If all runs smoothly, the magnet will get up to the field you specify.
The IOC makes use of a queued state machine, based upon the meta
state machine library from boost. Possible states, events (things that
prompt state changes) and actions (code to perform on given state
transitions) are defined in this state machine, alongside a table of
possible transitions and actions to perform on them. Inside the driver, a
double-ended queue is used to store future transitions to be executed
(e.g. when the device starts ramping it can queue the next event to be
reaching the target). Within this queue individual events are stored
inside variant objects from the boost variant library in
order to preserve typing (boost msm fires events based on the typing of
the object being passed to it). A separate thread is run by the driver
which continually attempts to process the forwardmost item in the queue
by applying a visitor to it which sends the event to the QSM and deletes
it from the queue.
The PSU can pause in the middle of a ramp. This stops ramp generator activity in the PSU and immediately responds with an acknowledge message. Subsequent ramp status queries will inform the IOC that the PSU is paused and holding at a certain current/field strength.

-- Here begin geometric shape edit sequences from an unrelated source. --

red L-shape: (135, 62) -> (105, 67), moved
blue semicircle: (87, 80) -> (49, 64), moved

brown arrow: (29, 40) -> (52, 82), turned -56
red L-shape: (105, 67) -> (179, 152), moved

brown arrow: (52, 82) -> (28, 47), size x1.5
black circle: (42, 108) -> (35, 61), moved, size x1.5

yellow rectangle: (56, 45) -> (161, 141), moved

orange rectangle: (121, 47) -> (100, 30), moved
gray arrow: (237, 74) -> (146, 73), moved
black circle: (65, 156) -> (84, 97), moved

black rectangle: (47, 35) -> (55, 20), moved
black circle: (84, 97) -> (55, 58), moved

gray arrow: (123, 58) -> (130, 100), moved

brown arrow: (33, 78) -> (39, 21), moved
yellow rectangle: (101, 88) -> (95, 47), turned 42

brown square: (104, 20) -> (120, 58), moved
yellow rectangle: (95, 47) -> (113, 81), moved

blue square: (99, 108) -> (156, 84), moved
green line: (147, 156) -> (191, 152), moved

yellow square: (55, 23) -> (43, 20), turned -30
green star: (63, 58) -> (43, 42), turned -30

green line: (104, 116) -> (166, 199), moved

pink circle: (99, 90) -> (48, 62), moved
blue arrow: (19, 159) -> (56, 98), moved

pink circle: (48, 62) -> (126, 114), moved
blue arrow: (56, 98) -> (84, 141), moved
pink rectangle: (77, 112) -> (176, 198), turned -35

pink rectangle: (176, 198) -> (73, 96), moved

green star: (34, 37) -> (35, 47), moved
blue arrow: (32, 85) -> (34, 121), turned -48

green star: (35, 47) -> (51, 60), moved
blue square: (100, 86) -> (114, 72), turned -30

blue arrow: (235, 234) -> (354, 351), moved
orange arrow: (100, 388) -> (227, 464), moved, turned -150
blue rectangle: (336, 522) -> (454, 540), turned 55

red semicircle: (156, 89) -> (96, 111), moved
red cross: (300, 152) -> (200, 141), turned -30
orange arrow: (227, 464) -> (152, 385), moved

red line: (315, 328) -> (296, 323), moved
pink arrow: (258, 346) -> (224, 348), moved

The field can switch polarity, depending on the direction of the current driving it. The PSU keeps track of this using a 'direction' which is either +, -, or 0. 0 is only used for Low Field Option mode, see the manual's Appendix N for more.
When the polarity is switched, i.e. when driving the field from 3T to -3T, the PSU will first ramp to 0, then switch polarity (this shorts the terminals and causes a voltage excursion for 5ms), then carry as it would normally and select appropriate ramp rates as it drives the magnet up to field.
The magnet can quench if it is ramped too aggressively, or if its temperature drifts too high. If the PSU detects a quench, it report that it thinks the magnet has quenched. The IOC will interpret this and halt all queued actions. It will stay in this state until the IOC is restarted.